● Records for the exercise

——————————

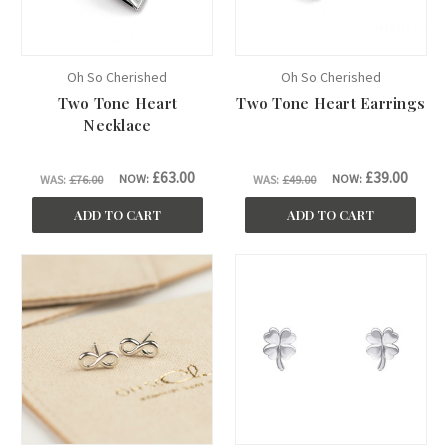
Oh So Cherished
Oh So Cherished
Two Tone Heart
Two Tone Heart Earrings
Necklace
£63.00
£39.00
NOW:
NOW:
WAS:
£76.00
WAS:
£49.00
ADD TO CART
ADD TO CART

——————————

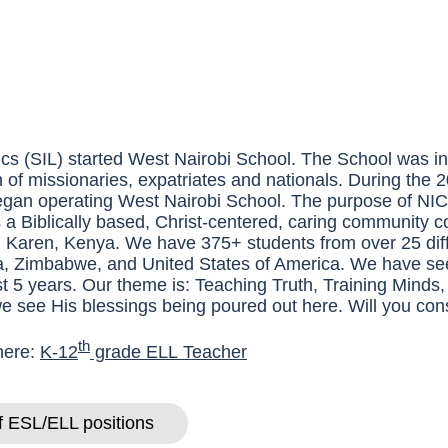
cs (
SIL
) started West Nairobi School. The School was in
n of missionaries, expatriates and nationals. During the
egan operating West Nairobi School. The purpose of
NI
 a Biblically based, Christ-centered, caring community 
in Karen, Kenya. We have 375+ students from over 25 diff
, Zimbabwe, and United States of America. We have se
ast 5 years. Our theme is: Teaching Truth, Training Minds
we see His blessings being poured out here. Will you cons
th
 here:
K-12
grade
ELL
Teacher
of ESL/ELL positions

——————————

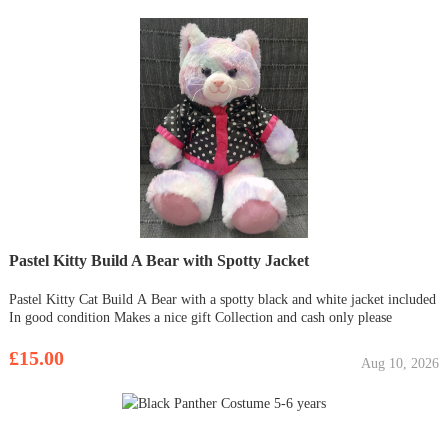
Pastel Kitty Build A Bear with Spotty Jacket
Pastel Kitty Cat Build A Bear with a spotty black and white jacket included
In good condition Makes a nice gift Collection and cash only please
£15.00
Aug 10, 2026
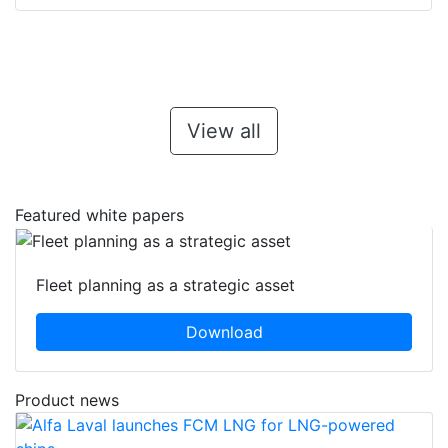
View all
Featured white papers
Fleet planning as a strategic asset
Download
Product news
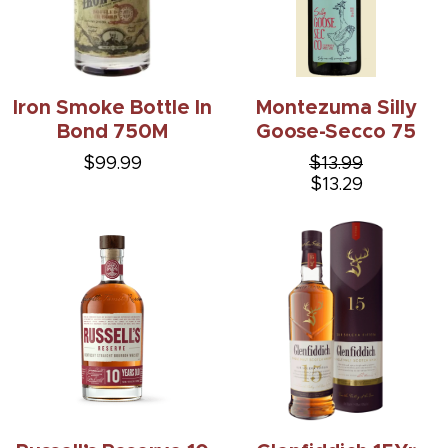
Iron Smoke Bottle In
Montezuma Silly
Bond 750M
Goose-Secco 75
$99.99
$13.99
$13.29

——————————

● About this task
Retrieve all lines from the data that contain the string "Pastel".

● Exercise output
Pastel Kitty Build A Bear with Spotty Jacket
Pastel Kitty Cat Build A Bear with a spotty black and white jacket included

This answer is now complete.